Liu Qing 刘清

Personal information
- Full name: Liu Qing
- Date of birth: 5 April 1986 (age 40)
- Place of birth: Qingdao, China
- Height: 1.82 m (5 ft 11+1⁄2 in)
- Position: Defender

Youth career
- 1997–2004: Shandong Luneng

Senior career*
- Years: Team / Apps / (Gls)
- 2003–2006: Shandong Luneng / 0 / (0)
- 2007–2008: Qingdao Jonoon / 19 / (0)
- 2009–2013: Guizhou Renhe / 18 / (0)
- 2013: → Qingdao Hainiu (loan) / 16 / (0)
- 2014–2018: Qingdao Huanghai / 69 / (1)

Managerial career
- 2022: Zibo Qisheng

Medal record
Representing China
Men's football
AFC Youth Championship
| Silver medal – second place | 2004 َ Malaysia | Team |
AFC U-17 Championship
| Bronze medal – third place | 2002 UAE | Team |

= Liu Qing (footballer) =

Chinese footballer

Liu Qing (刘清 (劉清, Liú Qīng); born 5 April 1986 in Qingdao) is a former Chinese footballer who played as a defender.

==Club career==

===Qingdao Jonoon===

Liu Qing was at Shandong Luneng from 1997 to 2006 where he rose through and eventually graduated from their various youth teams.
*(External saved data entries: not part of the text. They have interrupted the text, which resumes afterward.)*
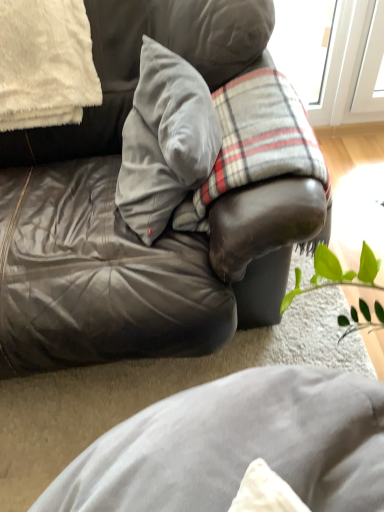 Question: From a real-world perspective, is plaid fabric at center below white fluffy pillow at upper left, arranged as the first pillow when viewed from the left?

Choices:
 (A) no
 (B) yes

Answer: (B)

Question: Could white fluffy pillow at upper left, the second pillow when ordered from right to left, be considered to be inside plaid fabric at center?

Choices:
 (A) yes
 (B) no

Answer: (B)

Question: Are plaid fabric at center and white fluffy pillow at upper left, the second pillow when ordered from right to left, beside each other?

Choices:
 (A) yes
 (B) no

Answer: (B)

Question: From a real-world perspective, is plaid fabric at center over white fluffy pillow at upper left, the second pillow when ordered from right to left?

Choices:
 (A) no
 (B) yes

Answer: (A)

Question: Is white fluffy pillow at upper left, arranged as the first pillow when viewed from the left, at the back of plaid fabric at center?

Choices:
 (A) no
 (B) yes

Answer: (B)

Question: Is white fluffy pillow at upper left, the second pillow when ordered from right to left, spatially inside leather couch at center, or outside of it?

Choices:
 (A) inside
 (B) outside

Answer: (A)

Question: From a real-world perspective, is white fluffy pillow at upper left, the second pillow when ordered from right to left, above or below leather couch at center?

Choices:
 (A) above
 (B) below

Answer: (A)

Question: Is white fluffy pillow at upper left, arranged as the first pillow when viewed from the left, wider or thinner than leather couch at center?

Choices:
 (A) wide
 (B) thin

Answer: (B)

Question: From the image's perspective, relative to leather couch at center, is white fluffy pillow at upper left, arranged as the first pillow when viewed from the left, above or below?

Choices:
 (A) above
 (B) below

Answer: (A)

Question: From a real-world perspective, is plaid fabric at center physically located above or below white fluffy pillow at upper left, the second pillow when ordered from right to left?

Choices:
 (A) below
 (B) above

Answer: (A)

Question: Considering the positions of point (238, 88) and point (87, 82), is point (238, 88) closer or farther from the camera than point (87, 82)?

Choices:
 (A) closer
 (B) farther

Answer: (A)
He was however unable to break into the senior team and did not make any senior appearances for them so Liu Qing would transfer to another Shandong team when he moved to Qingdao Jonoon in the beginning of the 2007 Chinese Super League season. He would make his debut against Hangzhou Greentown in Qingdao's first league game of the season on 3 March 2007 in a 1–1 draw. With them he would eventually play in 19 league games for them throughout the season and would participate in this team up to 2008.

===Guizhou Renhe===
Liu Qing transferred to top tier club Shaanxi Chanba at the beginning of the 2009 Chinese Super League season, however he would have to wait until July 14, 2010, before he made his debut in a league game against Shanghai Shenhua in a 2–1 victory. He would be a peripheral player for the next several seasons and at the beginning of the 2012 Chinese Super League season he would be part of the team which decided to move to Guizhou and renamed themselves Guizhou Renhe.